(Note: this is the translation of a post I've written in French for Octo Talks! earlier this summer.)
Developers get perplexed over
Amr's article: do
agile practices such as TDD or incremental design make them program "good" software? Do such practices help them to get to elegant solutions that will force the respect of their peers?
If you get around musicians, you'll end up meeting the archetypal Dilettante Beginner. D-Beginners aspire
to play like God, but they can't because they don't have the right Wah-Wah pedal, because their reed is too thin, because their keyboard doesn't have a good sound... They just can't -- yet. Here is the pattern:
"I'll stay a beginner for now, but just wait for my being rich enough to buy a Fender Stratocaster (and then you'll see)." Twenty years later the chap has got his Fender, he's still a beginner and he can only play the two first bars of a Jimi Hendrix's solo in synch with his stereo -- the volume cranked up to Full Blast.

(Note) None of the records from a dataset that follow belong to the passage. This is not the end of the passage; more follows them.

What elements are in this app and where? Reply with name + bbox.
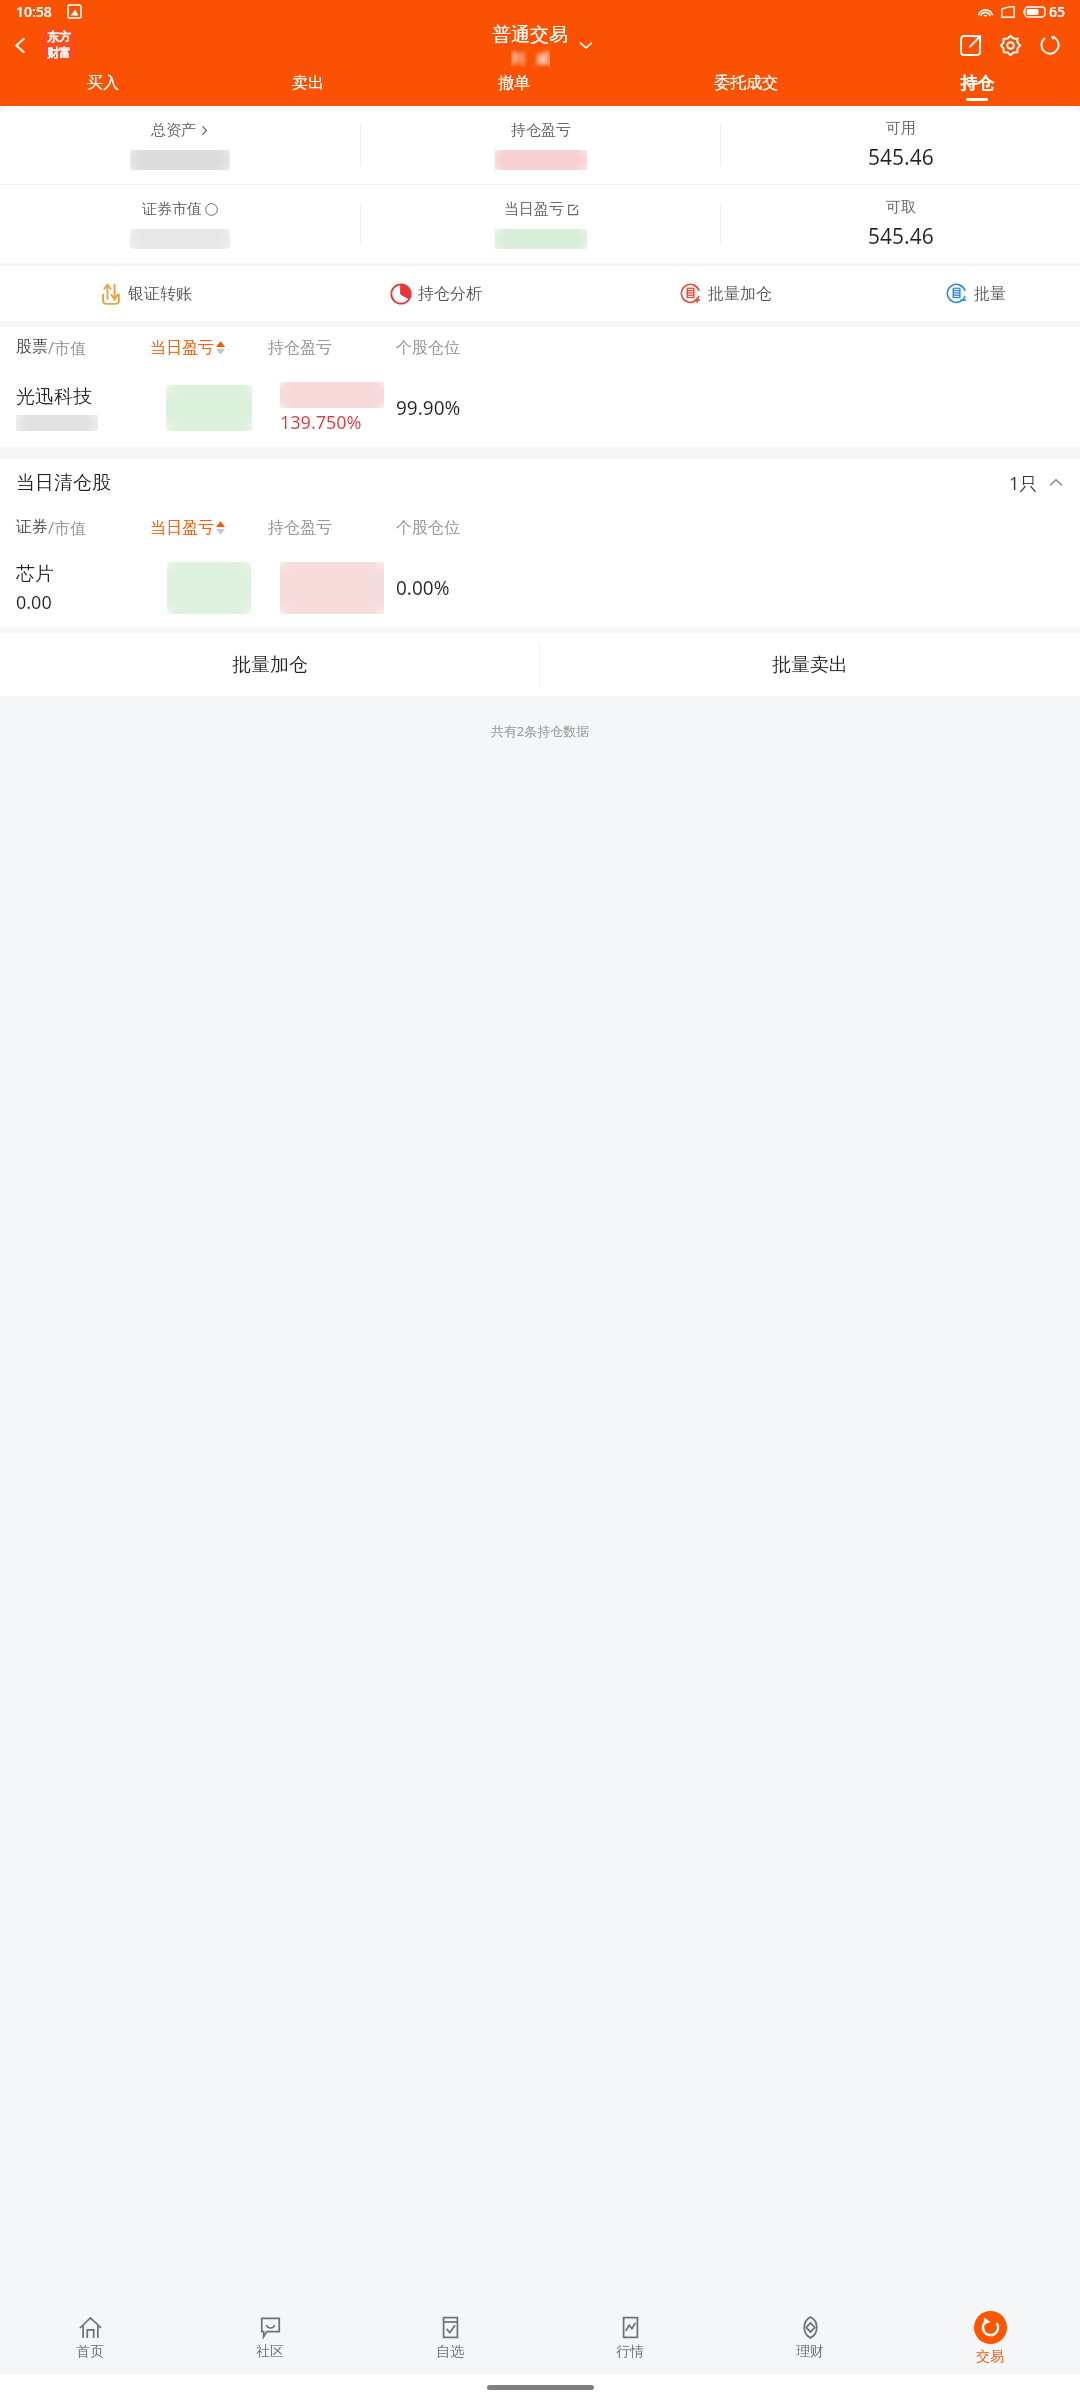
staticText: 持仓分析 [418, 284, 482, 304]
staticText: 社区 [256, 2343, 284, 2361]
button[interactable]: 理财 [720, 2302, 900, 2374]
button[interactable]: 持仓 [874, 67, 1080, 106]
button[interactable]: 东方财富 [41, 28, 76, 61]
button[interactable]: 首页 [0, 2302, 180, 2374]
staticText: 批量 [974, 284, 1006, 304]
staticText: 理财 [796, 2343, 824, 2361]
staticText: 撤单 [498, 73, 530, 93]
staticText: 持仓盈亏 [511, 121, 571, 140]
staticText: 刘 威 [511, 48, 550, 67]
staticText: 卖出 [292, 73, 324, 93]
staticText: 可取 [886, 198, 916, 217]
button[interactable]: 批量加仓 [581, 266, 871, 321]
button[interactable]: 卖出 [205, 67, 411, 106]
staticText: 个股仓位 [396, 518, 460, 538]
button[interactable]: 普通交易 [492, 23, 594, 67]
staticText: 持仓盈亏 [268, 338, 332, 358]
button[interactable]: 持仓盈亏 [361, 106, 720, 184]
button[interactable]: 撤单 [411, 67, 617, 106]
button[interactable]: 批量加仓 [0, 633, 539, 696]
staticText: 当日盈亏 [150, 518, 214, 538]
button[interactable]: 总资产 [0, 106, 360, 184]
staticText: 股票 [16, 337, 48, 357]
staticText: 银证转账 [128, 284, 192, 304]
staticText: 财富 [47, 45, 71, 60]
staticText: 普通交易 [492, 23, 568, 47]
button[interactable]: 设置 [990, 25, 1030, 65]
staticText: 首页 [76, 2343, 104, 2361]
button[interactable]: 社区 [180, 2302, 360, 2374]
staticText: 批量卖出 [772, 653, 848, 677]
button[interactable]: 当日盈亏 [361, 185, 720, 263]
staticText: 证券 [16, 517, 48, 537]
button[interactable]: 买入 [0, 67, 205, 106]
staticText: 买入 [87, 73, 119, 93]
button[interactable]: 行情 [540, 2302, 720, 2374]
staticText: 交易 [976, 2348, 1004, 2366]
staticText: 总资产 [151, 121, 196, 140]
button[interactable]: 刷新 [1030, 25, 1070, 65]
staticText: 光迅科技 [16, 385, 92, 409]
staticText: 0.00 [16, 590, 52, 615]
staticText: 共有2条持仓数据 [0, 722, 1080, 740]
staticText: 委托成交 [714, 73, 778, 93]
staticText: 0.00% [396, 575, 450, 601]
staticText: 持仓 [960, 73, 994, 94]
button[interactable]: 返回 [0, 25, 40, 65]
staticText: 证券市值 [142, 200, 202, 219]
button[interactable]: 分享 [950, 25, 990, 65]
staticText: 行情 [616, 2343, 644, 2361]
staticText: 批量加仓 [708, 284, 772, 304]
staticText: 当日清仓股 [16, 471, 111, 495]
staticText: /市值 [48, 517, 86, 539]
staticText: 139.750% [280, 410, 362, 435]
staticText: 批量加仓 [232, 653, 308, 677]
button[interactable]: 批量卖出 [540, 633, 1080, 696]
staticText: 10:58 [16, 2, 52, 21]
button[interactable]: 银证转账 [0, 266, 291, 321]
staticText: 个股仓位 [396, 338, 460, 358]
staticText: 芯片 [16, 562, 54, 586]
staticText: 当日盈亏 [150, 338, 214, 358]
button[interactable]: 委托成交 [617, 67, 874, 106]
staticText: 持仓盈亏 [268, 518, 332, 538]
button[interactable]: 持仓分析 [291, 266, 581, 321]
button[interactable]: 当日清仓股 [16, 459, 1064, 507]
button[interactable]: 证券市值 [0, 185, 360, 263]
staticText: 545.46 [868, 222, 934, 251]
button[interactable]: 自选 [360, 2302, 540, 2374]
staticText: 当日盈亏 [504, 200, 564, 219]
staticText: 可用 [886, 119, 916, 138]
button[interactable]: 交易 [900, 2302, 1080, 2374]
staticText: 65 [1049, 2, 1066, 21]
button[interactable]: 光迅科技 [0, 369, 1080, 447]
staticText: /市值 [48, 337, 86, 359]
staticText: 自选 [436, 2343, 464, 2361]
button[interactable]: 芯片 [0, 549, 1080, 627]
staticText: 99.90% [396, 395, 461, 421]
staticText: 545.46 [868, 143, 934, 172]
staticText: 1只 [1009, 471, 1038, 496]
staticText: 东方 [47, 29, 71, 44]
button[interactable]: 批量 [871, 266, 1080, 321]
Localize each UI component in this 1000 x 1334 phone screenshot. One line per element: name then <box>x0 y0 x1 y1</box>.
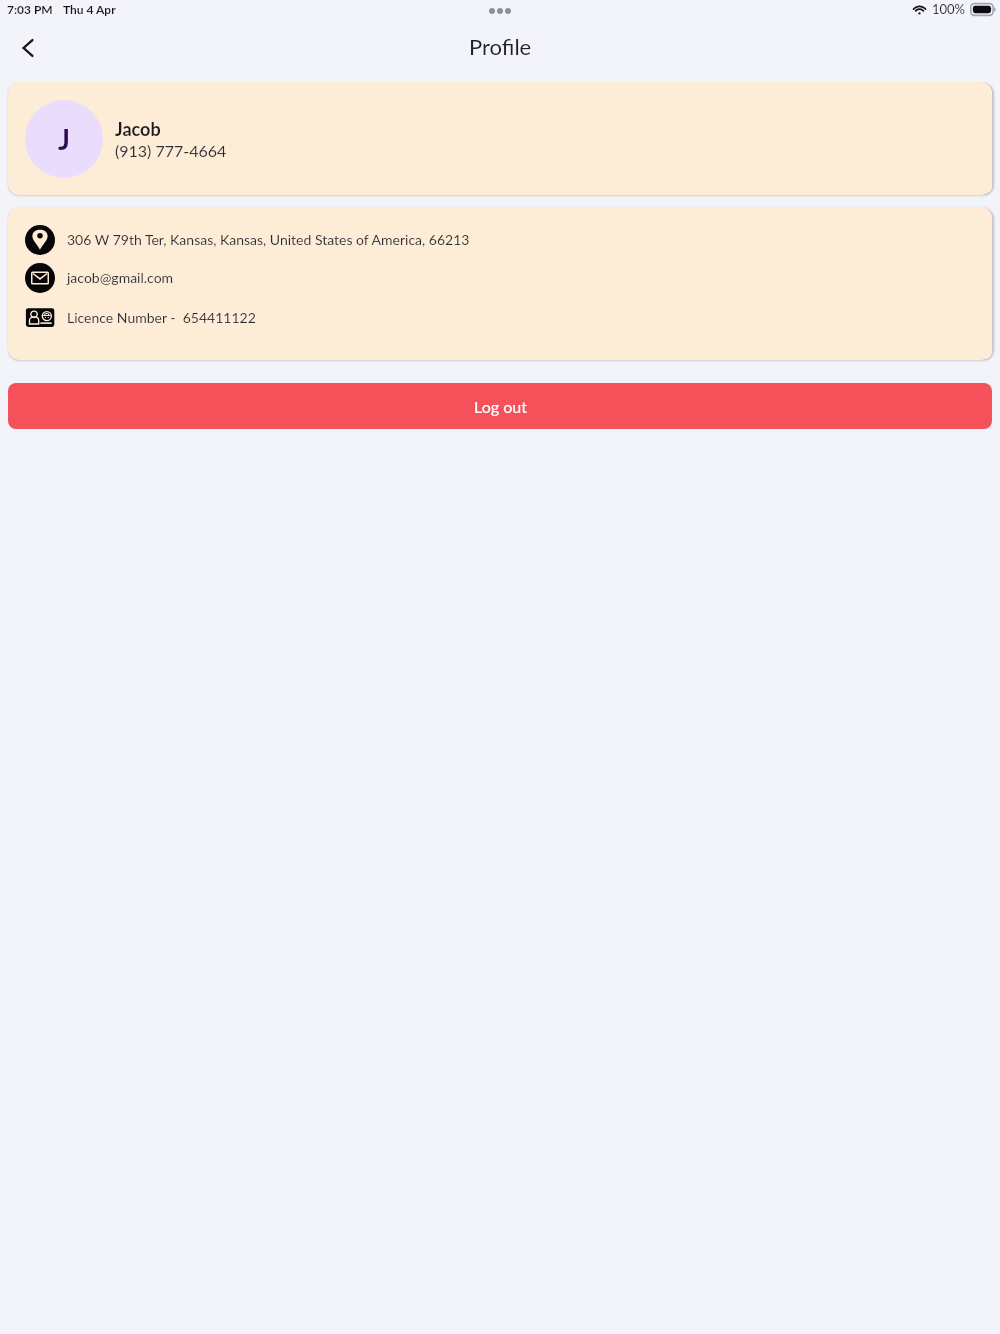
staticText: Log out <box>474 397 527 416</box>
button[interactable]: Log out <box>8 383 992 429</box>
staticText: 100% <box>932 1 966 17</box>
staticText: Jacob <box>115 118 161 140</box>
button[interactable]: Licence Number - 654411122 <box>25 302 256 333</box>
staticText: 7:03 PM <box>7 2 53 16</box>
staticText: Licence Number - 654411122 <box>67 309 256 326</box>
staticText: (913) 777-4664 <box>115 141 227 160</box>
staticText: jacob@gmail.com <box>67 269 174 286</box>
staticText: Profile <box>469 33 532 59</box>
staticText: Thu 4 Apr <box>63 2 116 16</box>
button[interactable]: Back <box>8 28 48 68</box>
button[interactable]: 306 W 79th Ter, Kansas, Kansas, United S… <box>25 224 470 255</box>
staticText: 306 W 79th Ter, Kansas, Kansas, United S… <box>67 231 470 248</box>
button[interactable]: J <box>8 82 992 195</box>
button[interactable]: jacob@gmail.com <box>25 262 174 293</box>
staticText: J <box>58 122 71 156</box>
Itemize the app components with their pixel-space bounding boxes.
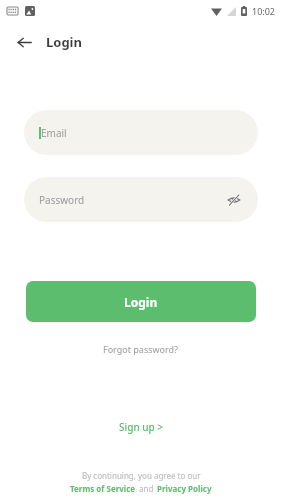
staticText: and — [139, 483, 154, 494]
staticText: Forgot password? — [103, 343, 179, 355]
button[interactable]: Privacy Policy — [157, 483, 212, 494]
button[interactable]: Password — [24, 177, 258, 222]
button[interactable]: Sign up > — [111, 416, 172, 438]
staticText: Sign up > — [119, 420, 164, 434]
button[interactable]: Forgot password? — [97, 340, 185, 358]
staticText: Login — [46, 33, 82, 51]
staticText: 10:02 — [252, 5, 276, 17]
staticText: Terms of Service — [70, 483, 136, 494]
staticText: Email — [41, 126, 67, 140]
button[interactable]: Terms of Service — [70, 483, 136, 494]
staticText: Privacy Policy — [157, 483, 212, 494]
staticText: Login — [124, 294, 158, 310]
button[interactable]: Login — [26, 281, 256, 322]
staticText: By continuing, you agree to our — [82, 470, 201, 481]
button[interactable]: Show password — [224, 190, 244, 210]
button[interactable]: Back — [10, 28, 38, 56]
staticText: Password — [39, 193, 85, 207]
button[interactable]: Email — [24, 110, 258, 155]
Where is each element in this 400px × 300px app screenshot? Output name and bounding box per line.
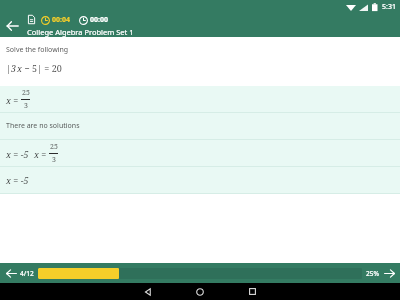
staticText: − 5| = 20: [22, 62, 62, 74]
button[interactable]: Questions: [27, 14, 36, 25]
staticText: 3: [52, 155, 56, 165]
button[interactable]: x =: [0, 86, 400, 112]
button[interactable]: x = −5: [0, 167, 400, 193]
staticText: 25%: [366, 269, 379, 278]
button[interactable]: [38, 268, 362, 279]
staticText: x =: [6, 94, 19, 106]
staticText: 25: [22, 88, 30, 98]
staticText: x: [17, 62, 22, 74]
staticText: 5:31: [382, 2, 396, 12]
staticText: |3: [6, 62, 17, 74]
staticText: Solve the following: [6, 45, 69, 55]
staticText: 00:00: [90, 15, 108, 25]
button[interactable]: Total timer: [79, 15, 108, 25]
staticText: 3: [24, 101, 28, 111]
staticText: College Algebra Problem Set 1: [27, 27, 134, 37]
button[interactable]: Question timer: [41, 15, 70, 25]
staticText: 25: [50, 142, 58, 152]
button[interactable]: Previous question: [4, 267, 18, 280]
button[interactable]: Back: [3, 17, 21, 35]
button[interactable]: Recent apps: [237, 283, 267, 300]
staticText: 4/12: [20, 269, 34, 278]
button[interactable]: There are no solutions: [0, 113, 400, 139]
staticText: x = −5: [6, 148, 29, 160]
staticText: x =: [34, 148, 47, 160]
button[interactable]: Home: [185, 283, 215, 300]
button[interactable]: Next question: [382, 267, 396, 280]
staticText: 00:04: [52, 15, 70, 25]
button[interactable]: x = −5: [0, 140, 400, 166]
button[interactable]: Back: [133, 283, 163, 300]
staticText: x = −5: [6, 174, 29, 186]
staticText: There are no solutions: [6, 121, 80, 131]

The instrument doesn't "make" the musicien. What does is their motivation, their relentless desire to improve in spite of regular failures and frustrations. Their continuous effort to train again and again, even when not understanding why they're doing so.
Let's not downlook dilettantes, though :^) One has a lot to discover being around them. Dilettantes have a touching, idealist, optimistic side. And they usually know by heart the complete discography of amazing artists. Dilettantes are encyclopedists, they're erudite and passionate -- in place of being practitioners. Nothing wrong here, as long as we don't confuse one for the other.
-- Which brings us back to the initial question. As much as the instrument doesn't "make" the musician, agile practices don't "make" the developer. What does make is their motivation to improve, to try again in spite of past mistakes.
Or as Samuel Beckett puts it:
"Ever Tried. Ever Failed. No Matter. Try Again. Fail Again. Fail Better."
Are agile practices of any value, then? Let's get back to the musician and their instrument. When the instrument presses the musician to produce mediocre music (because the instrument has a poor quality, it's inconsistent, it's difficult to handle, etc.) two risks arise.
- The musician's motivation may fade before they've reached a gratifying level -- before they've mastered enough musical language and techniques to be able to express their emotions through performance.
- The goal of the musician may switch from "produce great music" to "manage to play a poor instrument (regardless of the outcome)."
Agile practices won't produce the "good" design (whatever "good" may mean). On the other hand, agile practices will help the coder to focus their energy where it's needed: on experimentation, learning, reading books and code... instead of evaporating this energy in patching every new problem, in staying at work late, in lying (to themselves) about the quality of their work.
To paraphrase the Irish writer: agile practices won't help you to succeed, they'll help you to fail better.